Furthermore, I have watched him constantly rewrite the history of financial deregulation in which he has claimed that all of the deregulation occurred under Ronald Reagan when, in fact, most of the original work was done before Reagan took office, and under the direction of Democrats. I also have noted that deregulatory efforts of Congressional Democrats took place because the system at the time, dominated by internal markets, was too stratified and too inefficient to deal with the kind of investment that would be needed as high technology was rapidly advancing.
So, in reading Krugman's column today, I admit I am not surprised when he claims that the only reason that Republicans, China, and Germany are raising serious issues about the so-called QE2 is that they want to see other people suffer. (Yes, he does have a qualifying phrase, but I never have read anything by Krugman that has claimed that anyone who disagreed with him came by it honestly. At best, anyone who carries a contrary view does so out of absolute stupidity at best and venality at worst.)

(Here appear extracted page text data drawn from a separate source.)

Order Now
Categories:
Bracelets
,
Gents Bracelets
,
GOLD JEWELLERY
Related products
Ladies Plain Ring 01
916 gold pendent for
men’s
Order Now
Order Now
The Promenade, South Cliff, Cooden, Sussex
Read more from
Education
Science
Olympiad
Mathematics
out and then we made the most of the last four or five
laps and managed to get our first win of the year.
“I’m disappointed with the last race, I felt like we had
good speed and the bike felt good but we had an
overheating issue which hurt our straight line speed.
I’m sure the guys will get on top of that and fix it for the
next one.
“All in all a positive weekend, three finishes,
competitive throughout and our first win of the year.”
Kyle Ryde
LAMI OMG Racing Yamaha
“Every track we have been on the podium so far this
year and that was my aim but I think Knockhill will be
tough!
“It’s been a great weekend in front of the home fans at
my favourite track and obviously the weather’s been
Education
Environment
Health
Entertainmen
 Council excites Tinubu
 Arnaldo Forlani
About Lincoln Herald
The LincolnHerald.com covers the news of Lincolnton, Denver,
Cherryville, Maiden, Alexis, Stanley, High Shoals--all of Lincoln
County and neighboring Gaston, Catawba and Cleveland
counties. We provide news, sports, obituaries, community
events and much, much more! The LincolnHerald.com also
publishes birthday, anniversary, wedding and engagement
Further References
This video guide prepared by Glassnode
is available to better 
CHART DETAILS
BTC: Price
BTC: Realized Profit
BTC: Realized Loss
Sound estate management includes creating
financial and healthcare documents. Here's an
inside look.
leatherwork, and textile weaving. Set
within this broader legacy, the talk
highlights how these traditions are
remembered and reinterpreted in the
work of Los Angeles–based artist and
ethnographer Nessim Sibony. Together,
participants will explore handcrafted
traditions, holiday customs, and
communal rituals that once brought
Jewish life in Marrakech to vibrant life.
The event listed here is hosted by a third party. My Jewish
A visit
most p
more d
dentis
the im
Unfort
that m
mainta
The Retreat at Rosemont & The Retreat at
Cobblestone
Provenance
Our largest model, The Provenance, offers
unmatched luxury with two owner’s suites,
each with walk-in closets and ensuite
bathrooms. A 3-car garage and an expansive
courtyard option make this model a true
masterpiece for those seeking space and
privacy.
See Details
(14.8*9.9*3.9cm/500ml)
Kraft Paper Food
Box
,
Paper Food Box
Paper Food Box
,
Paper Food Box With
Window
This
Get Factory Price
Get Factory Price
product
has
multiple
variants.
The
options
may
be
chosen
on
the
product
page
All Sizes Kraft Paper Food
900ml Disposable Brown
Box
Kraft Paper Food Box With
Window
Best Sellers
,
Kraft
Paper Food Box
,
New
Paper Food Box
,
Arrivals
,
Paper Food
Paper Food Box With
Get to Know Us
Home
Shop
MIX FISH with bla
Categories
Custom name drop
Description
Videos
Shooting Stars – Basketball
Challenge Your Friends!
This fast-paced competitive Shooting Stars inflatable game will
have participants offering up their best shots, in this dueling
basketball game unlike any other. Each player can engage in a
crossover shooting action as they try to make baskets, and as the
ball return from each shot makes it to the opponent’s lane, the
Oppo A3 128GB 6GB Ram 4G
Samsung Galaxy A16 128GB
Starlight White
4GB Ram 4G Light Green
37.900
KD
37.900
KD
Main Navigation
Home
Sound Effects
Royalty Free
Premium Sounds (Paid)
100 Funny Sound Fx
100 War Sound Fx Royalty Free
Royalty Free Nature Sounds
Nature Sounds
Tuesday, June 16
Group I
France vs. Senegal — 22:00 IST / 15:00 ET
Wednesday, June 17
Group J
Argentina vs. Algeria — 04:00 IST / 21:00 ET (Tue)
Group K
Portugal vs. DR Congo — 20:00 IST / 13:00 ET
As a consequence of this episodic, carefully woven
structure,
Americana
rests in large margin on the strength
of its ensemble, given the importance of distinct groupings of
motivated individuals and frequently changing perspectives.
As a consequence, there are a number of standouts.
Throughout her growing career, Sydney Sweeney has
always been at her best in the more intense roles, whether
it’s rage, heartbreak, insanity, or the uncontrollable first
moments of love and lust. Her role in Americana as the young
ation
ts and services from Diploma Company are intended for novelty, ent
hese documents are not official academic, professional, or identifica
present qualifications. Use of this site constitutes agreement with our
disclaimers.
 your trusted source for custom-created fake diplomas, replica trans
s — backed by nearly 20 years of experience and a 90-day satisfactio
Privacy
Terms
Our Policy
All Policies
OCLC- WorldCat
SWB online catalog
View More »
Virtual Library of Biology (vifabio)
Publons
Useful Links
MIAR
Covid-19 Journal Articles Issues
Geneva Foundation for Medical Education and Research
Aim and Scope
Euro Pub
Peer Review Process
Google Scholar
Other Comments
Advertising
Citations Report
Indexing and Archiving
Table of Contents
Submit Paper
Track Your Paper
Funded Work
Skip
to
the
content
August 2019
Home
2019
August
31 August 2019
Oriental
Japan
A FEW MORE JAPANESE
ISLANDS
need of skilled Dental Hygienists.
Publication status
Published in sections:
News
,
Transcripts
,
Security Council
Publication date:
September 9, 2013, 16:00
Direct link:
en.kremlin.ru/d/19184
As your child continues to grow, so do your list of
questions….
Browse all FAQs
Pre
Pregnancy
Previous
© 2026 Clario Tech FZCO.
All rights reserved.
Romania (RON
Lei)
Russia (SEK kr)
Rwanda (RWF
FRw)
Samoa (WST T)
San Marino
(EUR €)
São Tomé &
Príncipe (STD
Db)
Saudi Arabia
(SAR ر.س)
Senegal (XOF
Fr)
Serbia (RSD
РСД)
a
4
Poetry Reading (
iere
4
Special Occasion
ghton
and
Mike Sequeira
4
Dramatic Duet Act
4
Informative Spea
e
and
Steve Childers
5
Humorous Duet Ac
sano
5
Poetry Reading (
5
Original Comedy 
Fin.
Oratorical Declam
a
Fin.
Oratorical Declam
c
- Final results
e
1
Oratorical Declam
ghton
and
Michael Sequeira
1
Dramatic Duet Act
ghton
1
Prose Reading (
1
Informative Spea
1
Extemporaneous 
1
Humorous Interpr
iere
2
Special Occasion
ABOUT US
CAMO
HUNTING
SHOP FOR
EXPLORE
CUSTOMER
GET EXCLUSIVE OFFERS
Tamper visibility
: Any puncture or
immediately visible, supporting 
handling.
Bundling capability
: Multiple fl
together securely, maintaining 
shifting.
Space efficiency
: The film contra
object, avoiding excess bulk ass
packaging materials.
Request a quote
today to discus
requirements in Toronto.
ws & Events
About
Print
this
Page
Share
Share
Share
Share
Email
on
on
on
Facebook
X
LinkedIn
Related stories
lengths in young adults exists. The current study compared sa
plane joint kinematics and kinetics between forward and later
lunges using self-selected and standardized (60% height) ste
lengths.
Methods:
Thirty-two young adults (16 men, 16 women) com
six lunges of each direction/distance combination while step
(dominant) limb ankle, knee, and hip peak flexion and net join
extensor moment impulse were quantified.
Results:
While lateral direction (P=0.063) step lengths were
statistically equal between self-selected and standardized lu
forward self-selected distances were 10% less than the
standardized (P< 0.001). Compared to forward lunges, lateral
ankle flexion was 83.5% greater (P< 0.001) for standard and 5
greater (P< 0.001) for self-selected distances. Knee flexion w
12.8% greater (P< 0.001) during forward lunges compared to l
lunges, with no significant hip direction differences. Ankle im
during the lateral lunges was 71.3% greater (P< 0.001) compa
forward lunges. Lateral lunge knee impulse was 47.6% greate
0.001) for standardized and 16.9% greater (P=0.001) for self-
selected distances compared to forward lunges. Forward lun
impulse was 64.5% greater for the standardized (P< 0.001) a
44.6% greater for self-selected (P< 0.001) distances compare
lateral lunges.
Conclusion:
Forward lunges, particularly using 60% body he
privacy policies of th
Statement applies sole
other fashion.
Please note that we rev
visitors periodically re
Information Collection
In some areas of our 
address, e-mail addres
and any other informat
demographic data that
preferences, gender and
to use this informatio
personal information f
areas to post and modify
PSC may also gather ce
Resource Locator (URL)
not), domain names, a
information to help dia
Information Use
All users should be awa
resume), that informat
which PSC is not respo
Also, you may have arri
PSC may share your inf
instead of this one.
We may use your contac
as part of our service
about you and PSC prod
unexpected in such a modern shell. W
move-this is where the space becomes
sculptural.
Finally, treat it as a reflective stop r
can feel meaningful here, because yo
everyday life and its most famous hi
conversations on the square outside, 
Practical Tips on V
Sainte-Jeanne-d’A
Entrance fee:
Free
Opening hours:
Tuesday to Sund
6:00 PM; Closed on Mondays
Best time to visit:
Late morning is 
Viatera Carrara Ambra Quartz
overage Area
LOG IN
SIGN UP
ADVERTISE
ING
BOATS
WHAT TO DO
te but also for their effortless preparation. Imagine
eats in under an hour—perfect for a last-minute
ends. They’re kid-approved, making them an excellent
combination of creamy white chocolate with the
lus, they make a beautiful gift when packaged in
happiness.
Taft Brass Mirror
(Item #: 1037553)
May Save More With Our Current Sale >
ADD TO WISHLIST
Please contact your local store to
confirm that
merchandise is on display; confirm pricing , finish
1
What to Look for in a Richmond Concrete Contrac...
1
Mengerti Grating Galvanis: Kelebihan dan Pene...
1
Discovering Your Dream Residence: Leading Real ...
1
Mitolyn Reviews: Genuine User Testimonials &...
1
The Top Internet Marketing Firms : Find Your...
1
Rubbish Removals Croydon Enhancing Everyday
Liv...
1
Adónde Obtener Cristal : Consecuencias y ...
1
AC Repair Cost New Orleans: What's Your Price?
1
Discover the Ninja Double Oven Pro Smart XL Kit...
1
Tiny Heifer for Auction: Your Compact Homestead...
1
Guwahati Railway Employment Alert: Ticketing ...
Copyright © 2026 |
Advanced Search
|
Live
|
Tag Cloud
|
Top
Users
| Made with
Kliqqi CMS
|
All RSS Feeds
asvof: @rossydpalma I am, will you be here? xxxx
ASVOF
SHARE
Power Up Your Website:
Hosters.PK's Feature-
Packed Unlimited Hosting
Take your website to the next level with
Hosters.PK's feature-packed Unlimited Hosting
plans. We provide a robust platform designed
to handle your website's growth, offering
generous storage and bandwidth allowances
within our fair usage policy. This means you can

So what’s really motivating the G.O.P. attack on the Fed? Mr. Bernanke and his colleagues were clearly caught by surprise, but the budget expert Stan Collender predicted it all. Back in August, he warned Mr. Bernanke that “with Republican policy makers seeing economic hardship as the path to election glory,” they would be “opposed to any actions taken by the Federal Reserve that would make the economy better.” In short, their real fear is not that Fed actions will be harmful, it is that they might succeed.Now, I would say there is a good bit of hypocrisy, and I certainly am not going to shill for Republicans, given that they helped produce the Housing Bubble, although the Democrats that ran Congress from 2007 on certainly played their irresponsible role, too. A plague on both their houses! Moreover, when I read Sarah Palin's letter to the Wall Street Journal, I find it interesting that the same person who shilled for the TARP now has suddenly discovered "sound money." So, she was for monetary irresponsibility before she was against it. And I have no doubt that had John McCain been elected (and, thus, driving me to drink), he would be following pretty much the same course as Obama, except he would have diverted "stimulus" money to his supporters instead of Obama's -- and Palin would have been parroting the policy as McCain's VP.
Hence the axis of depression. No doubt some of Mr. Bernanke’s critics are motivated by sincere intellectual conviction, but the core reason for the attack on the Fed is self-interest, pure and simple. China and Germany want America to stay uncompetitive; Republicans want the economy to stay weak as long as there’s a Democrat in the White House.
However, when Krugman (and now Bernanke) and others claim that the current economic depression in this country is due to China's own monetary policies, then someone needs to go back to school. Henry Hazlitt wrote that inflation, which gives the "good effects" first (a temporary surge in buying and employment) and the "bad effects" later (higher prices, malinvestments, and unemployment) is like the "Dead Sea Fruit" which turns to ashes in one's mouth. He also wrote the following about the use of inflation, with the great inflation during the French Revolution (and the circulation of the infamous Assignats):
(The) world has failed to learn the lesson of the Assignats. Perhaps the study of the other great inflations - of John Law’s experiments with credit in France …; of the history of our own Continental currency …; of the Greenbacks of our Civil War; of the great German inflation that culminated in 1923 - would help to underscore and impress that lesson. Must we, from this appalling and repeated record, draw once more the despairing conclusion that the only thing man learns from history is that man learns nothing from history?Of course, I am sure that Krugman would claim that Mr. Hazlitt simply wanted French people to be out of work. After all, it was Henry Hazlitt who carefully refuted Keynes' General Theory page by page and line by line. If Hazlitt, who knew the General Theory as well as any person alive wasn't convinced of its brilliance, then he could have come to his conclusion only because he didn't want people to have jobs.